Different ways of coding a bar chart
I have this bar chart in a web application which shows the number of new projects which are fulfilled each month. The data is extrapolated from scrutinizing a Projects table and the created_at column. The SQL is pretty simple:
select
convert(date, cast(year(created_at) as char(4)) + '-' + cast(month(created_at) as varchar(2)) + '-01') as date,
count(*) as count
from
projects
group by
year(created_at),
month(created_at)
order by
1, 2;
It does a count for each year/month and formats the date as the first of the month. For example:
date | count |
---|---|
2011-06-01 | 6 |
2011-07-01 | 11 |
2011-08-01 | 8 |
JavaScript + D3
In a Ruby on Rails web application I've written, I generate the bar chart using the D3.js library with 156 lines of JavaScript code I had to write. D3 is a lower level library which generates visualizations using SVG. Writing data visualizations this way is more difficult and requires more knowledge of the technologies involved.

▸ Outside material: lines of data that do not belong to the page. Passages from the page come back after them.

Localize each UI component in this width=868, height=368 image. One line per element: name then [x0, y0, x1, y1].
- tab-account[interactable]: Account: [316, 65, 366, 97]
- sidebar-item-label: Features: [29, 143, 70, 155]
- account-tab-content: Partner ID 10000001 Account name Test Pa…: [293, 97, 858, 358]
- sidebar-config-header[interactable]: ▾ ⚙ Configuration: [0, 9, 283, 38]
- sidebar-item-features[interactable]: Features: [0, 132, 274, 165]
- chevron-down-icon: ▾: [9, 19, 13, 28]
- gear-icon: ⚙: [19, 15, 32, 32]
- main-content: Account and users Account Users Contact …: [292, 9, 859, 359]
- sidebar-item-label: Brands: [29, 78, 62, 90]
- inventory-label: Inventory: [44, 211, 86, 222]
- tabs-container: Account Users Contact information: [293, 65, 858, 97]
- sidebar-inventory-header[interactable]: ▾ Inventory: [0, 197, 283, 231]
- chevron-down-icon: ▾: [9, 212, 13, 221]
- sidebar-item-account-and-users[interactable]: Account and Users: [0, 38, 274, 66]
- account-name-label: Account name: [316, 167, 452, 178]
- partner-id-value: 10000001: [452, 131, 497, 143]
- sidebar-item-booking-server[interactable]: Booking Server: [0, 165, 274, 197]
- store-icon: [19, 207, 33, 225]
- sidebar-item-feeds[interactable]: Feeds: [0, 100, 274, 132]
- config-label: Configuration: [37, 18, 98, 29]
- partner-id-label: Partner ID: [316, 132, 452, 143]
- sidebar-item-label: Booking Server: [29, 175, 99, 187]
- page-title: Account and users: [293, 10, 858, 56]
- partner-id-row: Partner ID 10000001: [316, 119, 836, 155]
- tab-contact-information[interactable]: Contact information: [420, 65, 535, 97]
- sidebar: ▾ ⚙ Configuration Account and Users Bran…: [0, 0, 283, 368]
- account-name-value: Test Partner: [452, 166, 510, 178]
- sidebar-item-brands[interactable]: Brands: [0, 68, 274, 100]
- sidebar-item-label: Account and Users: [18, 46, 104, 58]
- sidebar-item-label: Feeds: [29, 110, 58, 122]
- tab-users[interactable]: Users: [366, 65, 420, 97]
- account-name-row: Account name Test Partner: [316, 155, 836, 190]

However, it is also the most flexible and interactive. Using html, css, and javascript you can make truly interactive visualizations. In this case, the bar chart does not require interactivity.
R + plot
Here's an example using a few lines of R code with plot:
library(RODBC);
channel <- odbcConnect("dsn", uid="uid", pwd="pwd");
query <- "
select
convert(date, cast(year(created_at) as char(4)) + '-' + cast(month(created_at) as varchar(2)) + '-01') as date,
count(*) as count
from
projects
group by
year(created_at),
month(created_at)
order by
1, 2;";
results <- sqlQuery(channel, query);
close(channel);
barplot(results$count,
main="New Projects per Month",
names.arg=as.Date(results$date),
xlab="Month",
ylab="# Projects",
col="#3d88ba");
Which produces this simple bar chart:
R + ggplot
Using gglot you can produce a better looking chart:
library(RODBC);
channel <- odbcConnect("dsn", uid="uid", pwd="pwd");
query <- "
select
convert(date, cast(year(created_at) as char(4)) + '-' + cast(month(created_at) as varchar(2)) + '-01') as date,
count(*) as count
from
projects
group by
year(created_at),
month(created_at)
order by
1, 2;";
results <- sqlQuery(channel, query);
close(channel);
library(ggplot2);
image <- ggplot(results, aes(x=date, y=count, fill=count)) +
geom_bar(stat="identity", position="dodge") +
geom_text(aes(label=count), vjust=1.5, colour="white",
position=position_dodge(.9), size=3) +
ggtitle("New Projects per Month") +
xlab("Date") +
ylab("# Projects") +
guides(fill=FALSE) +
theme(axis.text.x = element_text(angle=30, hjust=1, vjust=1));
Output:
Python + Pandas (via an IPython Notebook)
As with R, there are many ways to make the same bar chart in Python. Here’s one example using the Pandas library via an IPython Notebook:
import pyodbc
import pandas.io.sql as psql
dsn = 'dsn'
user = 'user'
password = 'password'
database = 'database'
con_string = 'DSN=%s;UID=%s;PWD=%s;DATABASE=%s;' % (dsn, user, password, database)
cnxn = pyodbc.connect(con_string)
cursor = cnxn.cursor()
sql = """
select
convert(date, cast(year(created_at) as char(4)) + '-' + cast(month(created_at) as varchar(2)) + '-01') as date,
count(*) as count
from
projects
group by
year(created_at),
month(created_at)
order by
1, 2;
"""
cursor.execute(query)
df = psql.frame_query(sql, cnxn)
cnxn.close()
df.plot(kind='bar', x='date', y='count')
What's great about IPython notebooks is that you can create a reproducible, step-by-step document which shows your inputs and outputs. It also supports various markup languages such as markdown and LaTeX. Many data scientists use Ipython notebooks to demonstrate a concept or to compliment a paper or thesis.